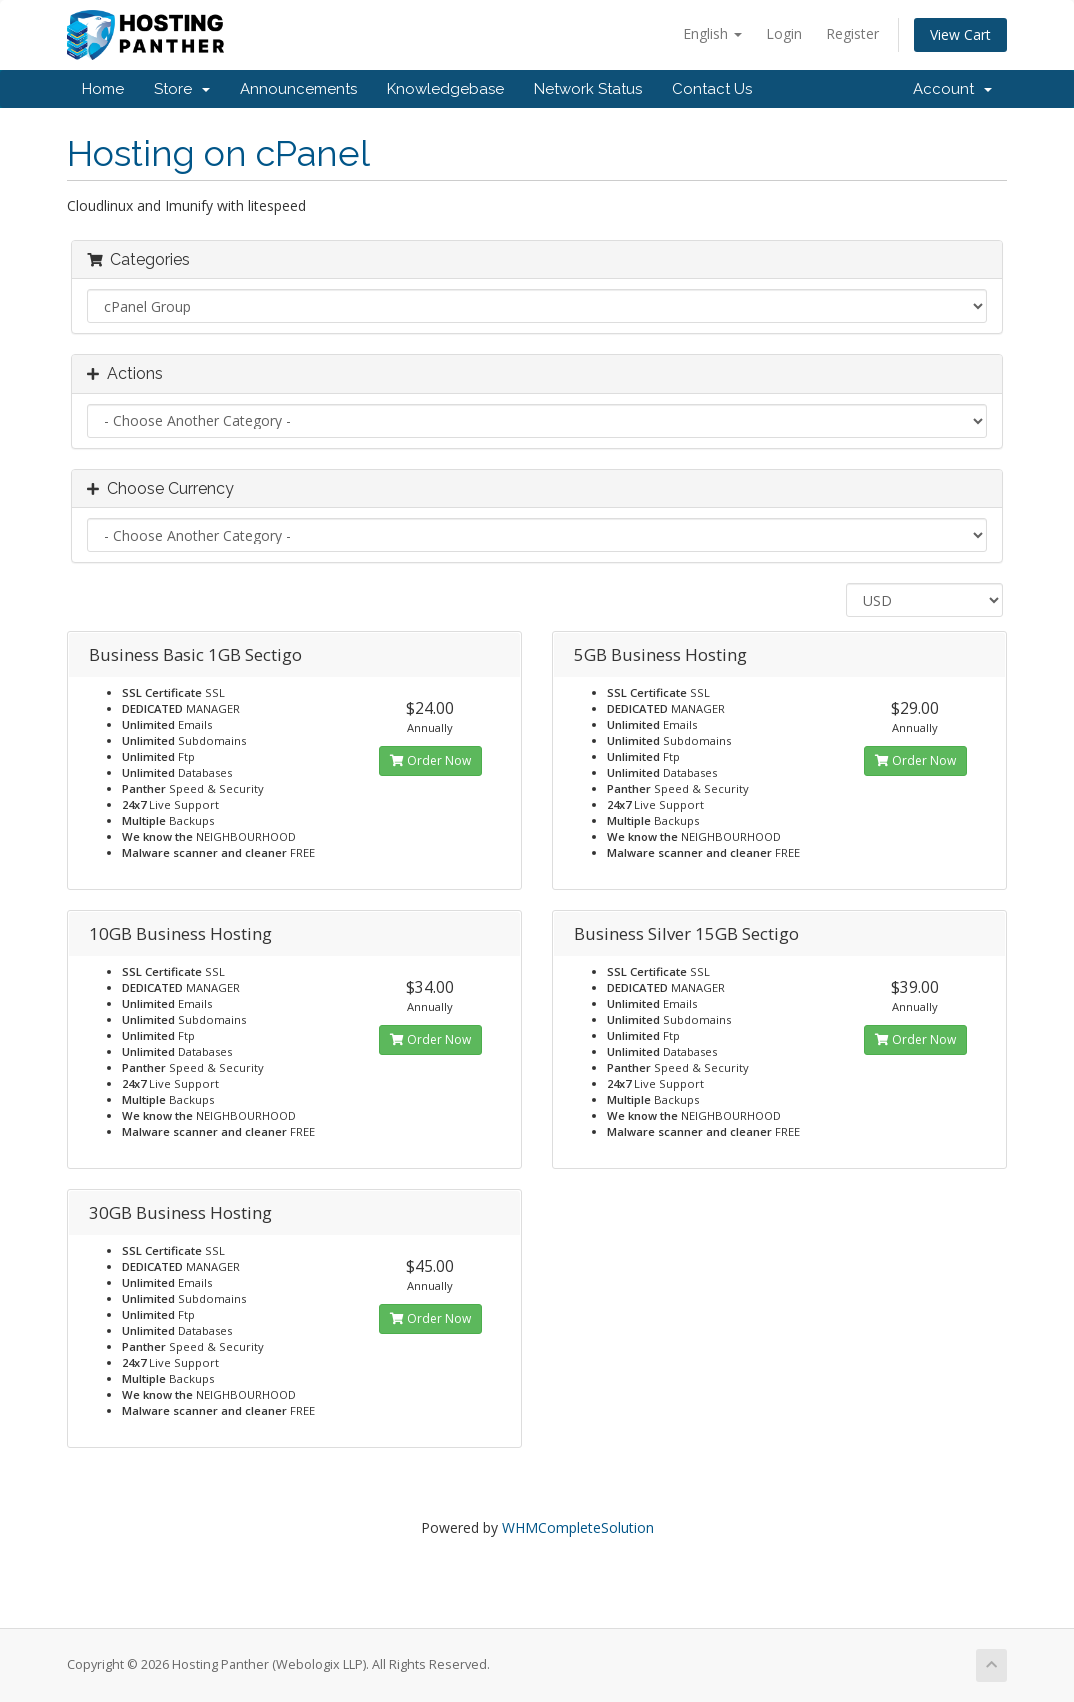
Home (103, 89)
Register (852, 33)
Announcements (298, 89)
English (712, 33)
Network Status (588, 89)
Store (182, 89)
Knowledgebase (445, 89)
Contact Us (712, 89)
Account (952, 89)
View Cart (960, 34)
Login (784, 33)
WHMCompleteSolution (578, 1527)
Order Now (430, 760)
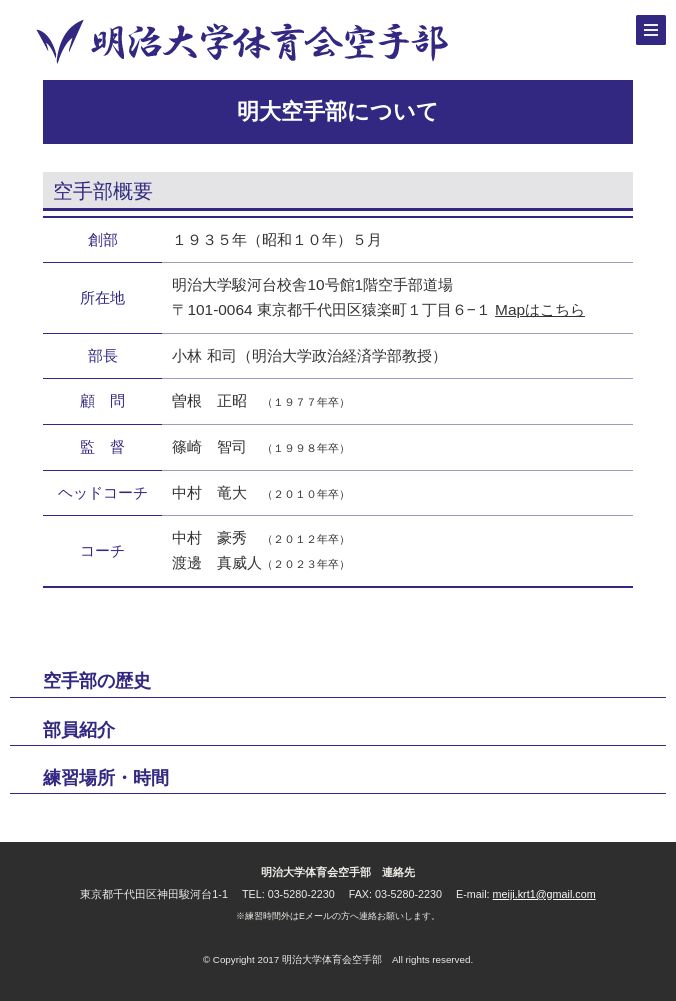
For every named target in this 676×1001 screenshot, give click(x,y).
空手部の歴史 (97, 681)
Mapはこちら (540, 309)
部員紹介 (79, 730)
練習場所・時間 (106, 778)
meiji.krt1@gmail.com (544, 894)
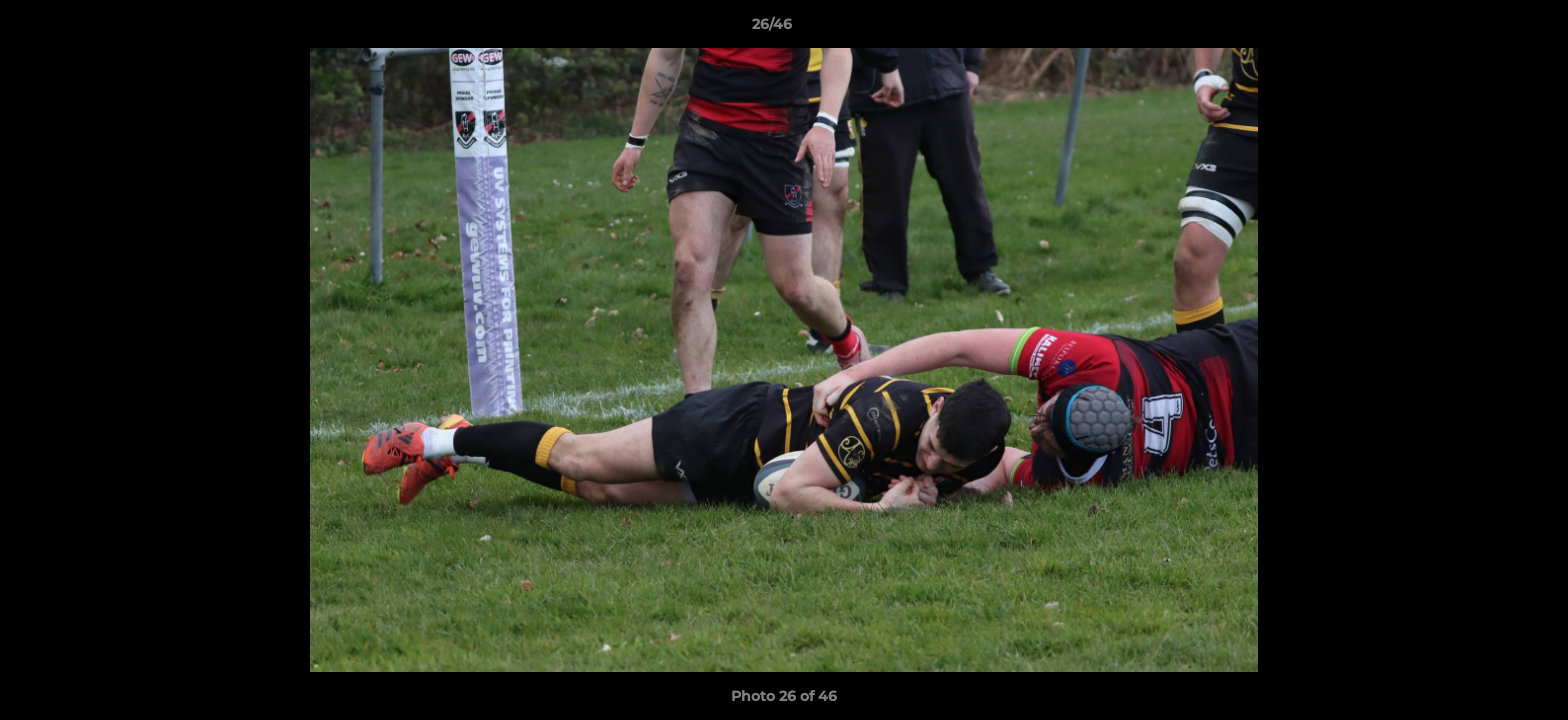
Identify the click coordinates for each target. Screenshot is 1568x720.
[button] (1484, 29)
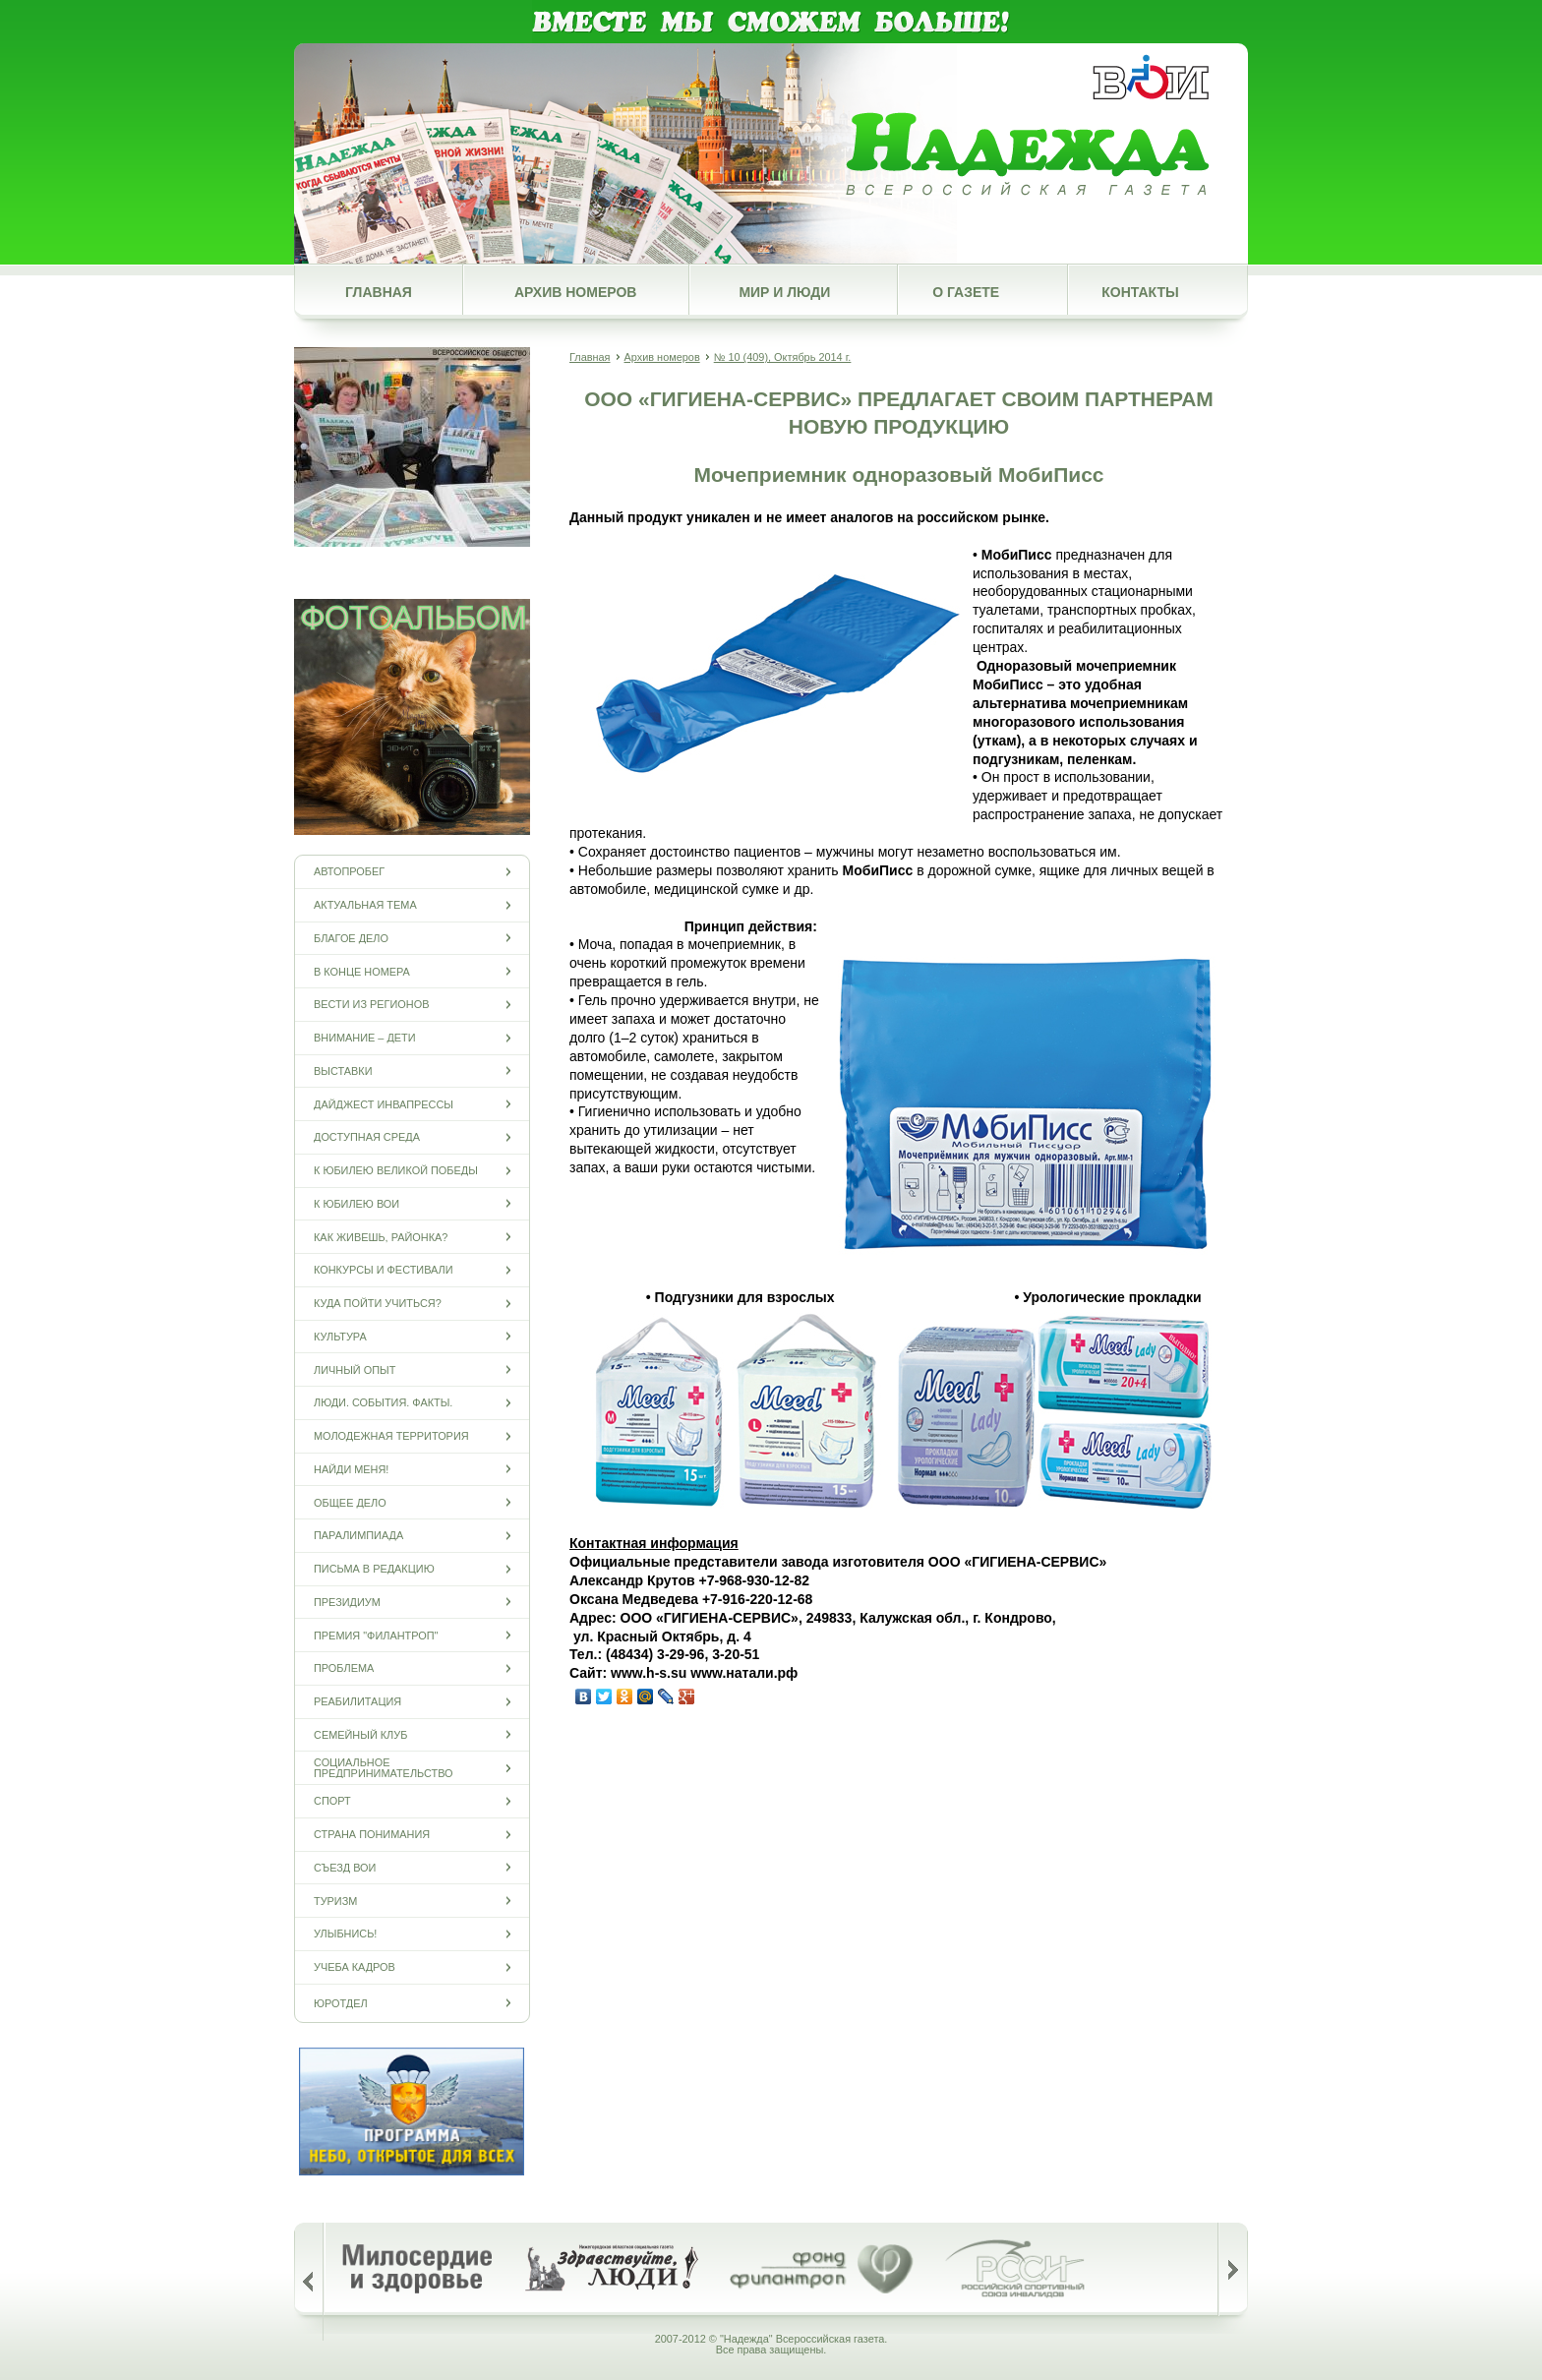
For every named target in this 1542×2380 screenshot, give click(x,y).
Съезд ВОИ (345, 1867)
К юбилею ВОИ (356, 1203)
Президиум (347, 1601)
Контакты (1139, 292)
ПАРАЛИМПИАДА (358, 1535)
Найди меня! (351, 1468)
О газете (965, 292)
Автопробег (349, 871)
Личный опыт (354, 1369)
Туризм (335, 1900)
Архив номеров (575, 292)
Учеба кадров (354, 1967)
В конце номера (362, 971)
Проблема (344, 1668)
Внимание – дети (365, 1038)
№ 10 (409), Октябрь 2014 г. (783, 357)
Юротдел (341, 2002)
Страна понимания (372, 1834)
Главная (378, 292)
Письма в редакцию (374, 1569)
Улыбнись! (345, 1934)
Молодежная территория (391, 1436)
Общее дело (350, 1502)
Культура (340, 1336)
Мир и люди (784, 292)
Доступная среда (367, 1137)
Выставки (343, 1070)
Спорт (332, 1801)
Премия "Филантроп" (376, 1635)
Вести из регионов (371, 1004)
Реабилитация (357, 1701)
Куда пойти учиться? (378, 1303)
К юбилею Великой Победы (396, 1170)
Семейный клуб (360, 1734)
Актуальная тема (365, 905)
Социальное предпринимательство (383, 1768)
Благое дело (351, 937)
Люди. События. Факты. (383, 1403)
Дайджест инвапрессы (383, 1104)
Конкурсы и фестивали (383, 1270)
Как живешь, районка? (380, 1236)
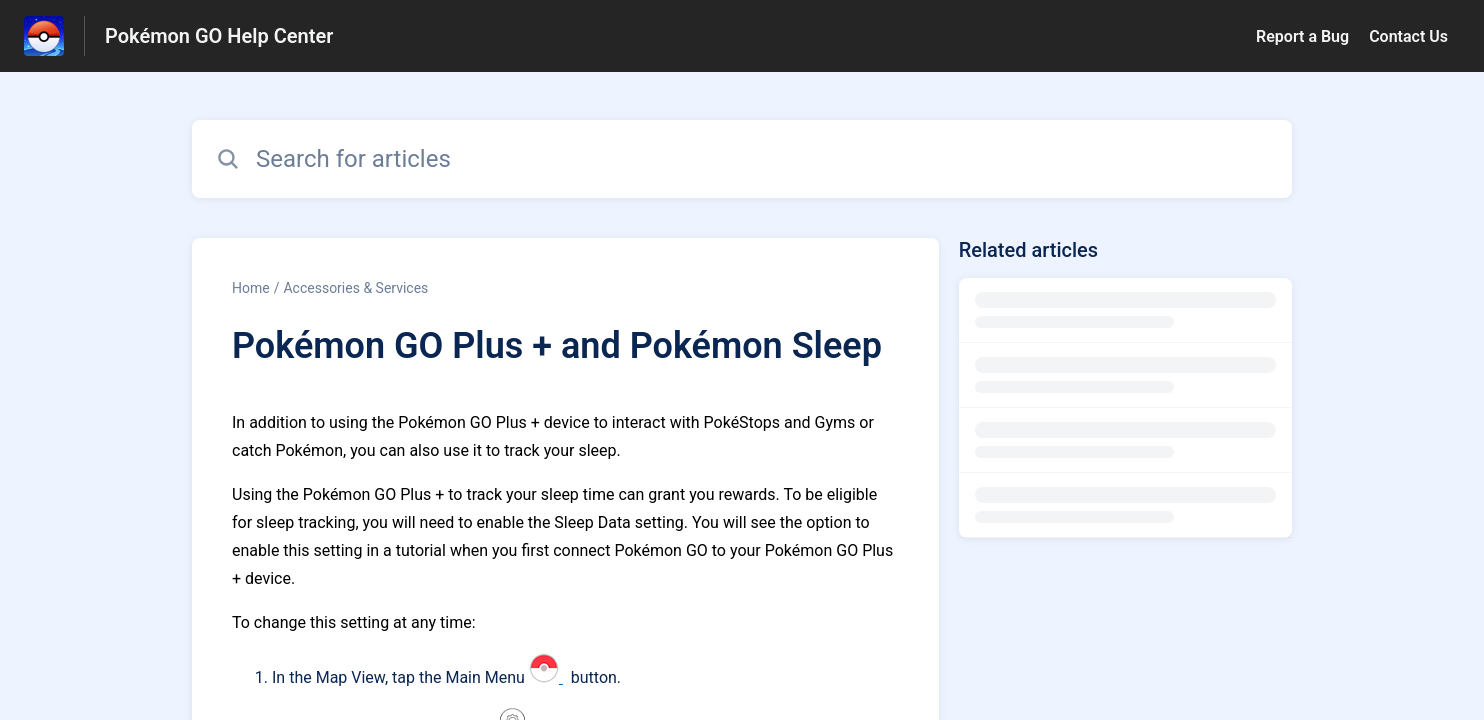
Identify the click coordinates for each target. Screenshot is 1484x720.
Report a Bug (1302, 36)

========

• [Directions for this task] Using the listing above, copy every line from the line containing "Вести из регионов (371, 1004)" through the last one, both included, and no other lines. Pictures stay out.

• [Output for this exercise]
Вести из регионов (371, 1004)
Реабилитация (357, 1701)
Куда пойти учиться? (378, 1303)
К юбилею Великой Победы (396, 1170)
Семейный клуб (360, 1734)
Актуальная тема (365, 905)
Социальное предпринимательство (383, 1768)
Благое дело (351, 937)
Люди. События. Факты. (383, 1403)
Дайджест инвапрессы (383, 1104)
Конкурсы и фестивали (383, 1270)
Как живешь, районка? (380, 1236)
Identify the click coordinates for each target. Screenshot is 1484x720.
Report a Bug (1302, 36)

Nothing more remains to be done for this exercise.